Share your dilemmas and get honest opinions from other Mumsnetters.

Should They Tell Niece Her Dad Is Not Her Dad?

48 replies

contemplating · 26/01/2010 11:35

Sorry, I have had to go anon as people on here know me IRL and I don't want any chance of this getting out.

My niece is 17. My sister met her now ex husband when my niece was just under a year old. My niece has always called this man Dad and my sister had his name put on the birth certificate as my nieces father, although when she registered the birth she put 'father unknown'. My niece has no idea that her 'Dad' is not her Dad and my sister has no intention of ever telling her.

However, recently my sisters ex husband has said that he feels they should tell their daughter he is not their Dad. He is a decent man and although he and my sister also have a son, he treats both children in the same way and seems to feel no differently about my niece despite her not being his biological child.

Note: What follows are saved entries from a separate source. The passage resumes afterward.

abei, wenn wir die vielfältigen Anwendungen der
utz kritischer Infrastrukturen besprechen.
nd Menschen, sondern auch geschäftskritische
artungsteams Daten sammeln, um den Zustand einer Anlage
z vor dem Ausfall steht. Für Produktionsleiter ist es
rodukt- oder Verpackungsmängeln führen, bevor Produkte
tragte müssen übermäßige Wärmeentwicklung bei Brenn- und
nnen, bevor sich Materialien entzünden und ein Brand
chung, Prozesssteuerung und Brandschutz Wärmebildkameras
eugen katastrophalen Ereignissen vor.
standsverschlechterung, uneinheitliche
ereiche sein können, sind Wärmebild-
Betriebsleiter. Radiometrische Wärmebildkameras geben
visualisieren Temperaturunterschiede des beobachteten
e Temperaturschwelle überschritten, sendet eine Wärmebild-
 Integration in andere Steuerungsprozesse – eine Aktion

I personally feel that it is unfair to never tell my niece that she has another Dad, but my sister really insists she is never going to tell her, despite the fact my niece has already said she thinks her Dad isn't her Dad. (the extended family all know and I suspect she may have overheard conversations maybe?)

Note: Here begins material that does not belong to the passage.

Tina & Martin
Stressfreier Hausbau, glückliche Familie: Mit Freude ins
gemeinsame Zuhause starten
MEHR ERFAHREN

I hope all this makes sense, but obviously it's not my decision to make at all. I just wondered what other's take on this situation would be?

OP posts:
GothDetective · 26/01/2010 11:38

Yes,she deserves to know. Does your ister know the name of the father, if so your niece has a chance of finding him if she wants to. Should be her choice.

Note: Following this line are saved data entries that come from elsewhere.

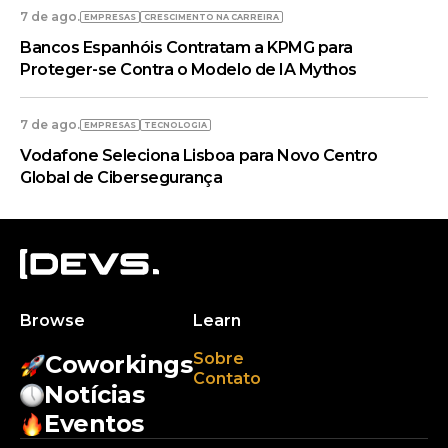
7 de ago.
EMPRESAS
CRESCIMENTO NA CARREIRA
Bancos Espanhóis Contratam a KPMG para
Proteger-se Contra o Modelo de IA Mythos
7 de ago.
EMPRESAS
TECNOLOGIA
Vodafone Seleciona Lisboa para Novo Centro
Global de Cibersegurança
Browse
Learn
Sobre
Coworkings
Contato
Notícias
Eventos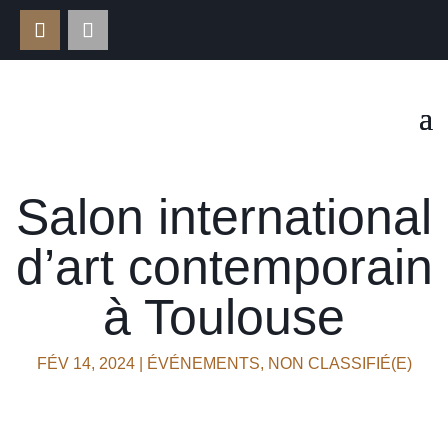
Salon international
d’art contemporain
à Toulouse
FÉV 14, 2024
|
ÉVÉNEMENTS
,
NON CLASSIFIÉ(E)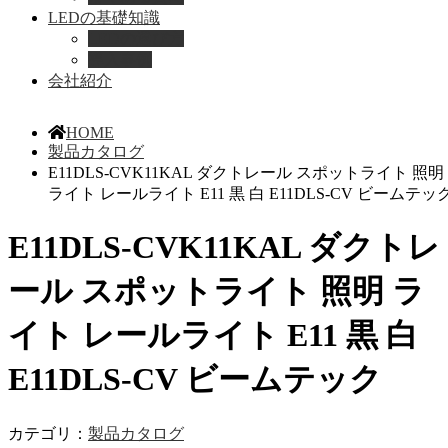
LEDの基礎知識
LEDの選び方
導入事例
会社紹介
HOME
製品カタログ
E11DLS-CVK11KAL ダクトレール スポットライト 照明
ライト レールライト E11 黒 白 E11DLS-CV ビームテッ
E11DLS-CVK11KAL ダクトレ
ール スポットライト 照明 ラ
イト レールライト E11 黒 白
E11DLS-CV ビームテック
カテゴリ：
製品カタログ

tHEY SHOULD HAVE TOLD HER BEFORE in my opinion (sorry caps stuck), will be a shock for her now.

thelunar66 · 26/01/2010 11:38

Minefield.

Stay out of it.

diddl · 26/01/2010 11:38

I think she needs to know tbh.

Also, her birth certificate-how did your sister do that?

ChippingIn · 26/01/2010 11:41

Bloody hell. Why do people - in this day & age - keep these things a secret? Of course it's going to come out one day - and when she finds out, that what she suspects is true, the damage the secret keeping will do to her will be phenominal - compared to telling a small child the truth and them growing up with the fact.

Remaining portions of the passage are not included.